WHAT YOU SHOULD DO
At the line containing "DESCRIPCIÓN DEL PRODUCTO", begin an exact copy, and continue through the last line of the entries below. Leave out any pictures.

_____

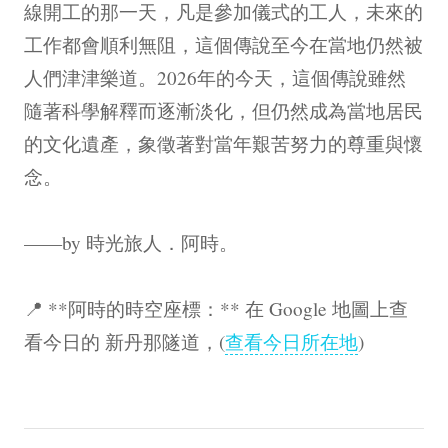
線開工的那一天，凡是參加儀式的工人，未來的
工作都會順利無阻，這個傳說至今在當地仍然被
人們津津樂道。2026年的今天，這個傳說雖然
隨著科學解釋而逐漸淡化，但仍然成為當地居民
的文化遺產，象徵著對當年艱苦努力的尊重與懷
念。
——by 時光旅人．阿時。
📍 **阿時的時空座標：** 在 Google 地圖上查
看今日的 新丹那隧道，(
查看今日所在地
)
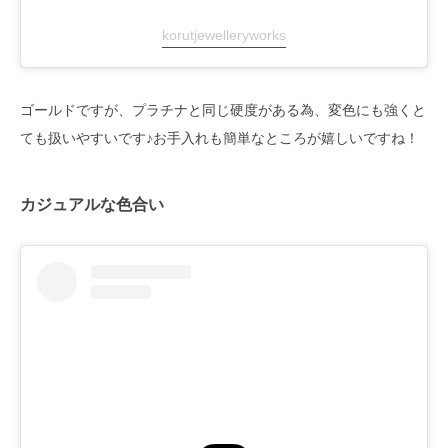
korutjewelleryworks
ゴールドですが、プラチナと同じ硬度がある為、変色にも強くと
ても扱いやすいです♪お手入れも簡単なところが嬉しいですね！
カジュアルな色合い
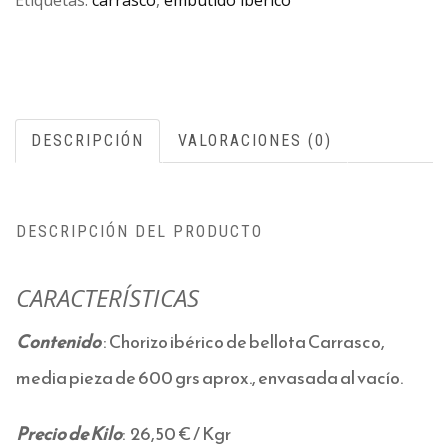
DESCRIPCIÓN
VALORACIONES (0)
DESCRIPCIÓN DEL PRODUCTO
CARACTERÍSTICAS
Contenido
: Chorizo ibérico de bellota Carrasco,
media pieza de 600 grs aprox., envasada al vacío.
Precio de Kilo
: 26,50 € / Kgr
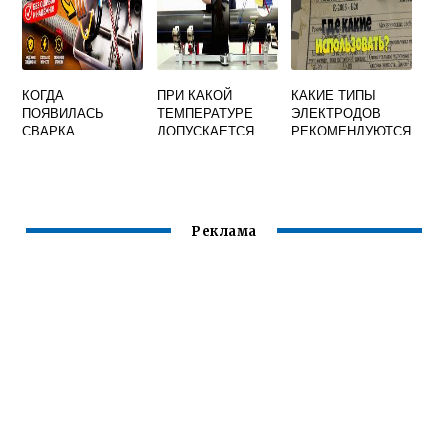
СВАРОЧНЫЙ
ПОСТ
КОГДА
ПРИ КАКОЙ
КАКИЕ ТИПЫ
ПОЯВИЛАСЬ
ТЕМПЕРАТУРЕ
ЭЛЕКТРОДОВ
СВАРКА
ДОПУСКАЕТСЯ
РЕКОМЕНДУЮТСЯ
ПРОИЗВОДИТЬ
ДЛЯ ВАННОЙ
СВАРКУ ТРУБ ИЗ
ВАННОШОВНОЙ И
АЛЮМИНИЕВЫХ
ДУГОВОЙ СВАРКИ
СПЛАВОВ
С
МНОГОСЛОЙНЫМ
Реклама
И ШВАМИ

_____

WRITTEN RESPONSE
DESCRIPCIÓN DEL PRODUCTO
CARACTERÍSTICAS
Contenido
: Chorizo ibérico de bellota Carrasco,
media pieza de 600 grs aprox., envasada al vacío.
Precio de Kilo
: 26,50 € / Kgr
СВАРОЧНЫЙ
ПОСТ
КОГДА
ПРИ КАКОЙ
КАКИЕ ТИПЫ
ПОЯВИЛАСЬ
ТЕМПЕРАТУРЕ
ЭЛЕКТРОДОВ
СВАРКА
ДОПУСКАЕТСЯ
РЕКОМЕНДУЮТСЯ
ПРОИЗВОДИТЬ
ДЛЯ ВАННОЙ
СВАРКУ ТРУБ ИЗ
ВАННОШОВНОЙ И
АЛЮМИНИЕВЫХ
ДУГОВОЙ СВАРКИ
СПЛАВОВ
С
МНОГОСЛОЙНЫМ
Реклама
И ШВАМИ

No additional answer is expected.